SBP2 protein was found in scaffold KV884725.1 and it is constituted by 8 exons that are located in the positive strand. The alignment with zebrafish protein was not very good as it had a region with 2 different gaps: one in the middle of the protein and the other one at the end. We repeated the prediction using exhaustive exonerate and the gaps were filled and the alignment was much more consistent and reasonable. Selenocysteine was not found, as expected. However, Seblastian predicted one SECIS structure but it was in the opposite strand so it had no SECIS structure.

SBP2 (2)

This protein was not found in M. albus genome as the sequence predicted had a very bad alignment with zebrafish protein.

SecS

This protein was found in scaffold KV885014.1 and it had 11 exons, all found in the positive strand. t-coffee results showed a good alignment with zebrafish protein.
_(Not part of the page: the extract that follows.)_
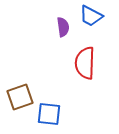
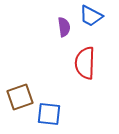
purple semicircle: moved 1 px right
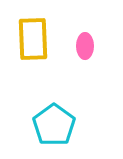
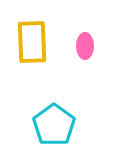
yellow rectangle: moved 1 px left, 3 px down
There was no selenocysteine residue found in the sequence, neither in zebrafish nor in M. albus.No selenoprotein could be predicted with Seblastian but one SECIS element was predicted at 3’ UTR.

SECp43 family

SECp43 (1)

This protein has 7 exons, which are located in the negative strand. It was found in KV884842.1 scaffold. This protein had a good alignment with the one from zebrafish but no selenocysteine was found as we expected, due to its function as a machinery protein. No selenoprotein could be predicted for this sequence although 2 SECIS structure were predicted but both were located in 5’ UTR.

SECp43 (2)

This protein is constituted by 10 exons which are located in the positive strand. It was found in scaffold KV884821.1. When looking at the results from t-coffee we saw that it had a bad alignment because there was a region that had a lot of gaps. No selenocysteine was found as it is a machinery protein. No selenoprotein could be predicted for this sequence when searched in Seblastian. However, two SECIS structures were predicted but were not in the 3’ UTR extreme of the protein.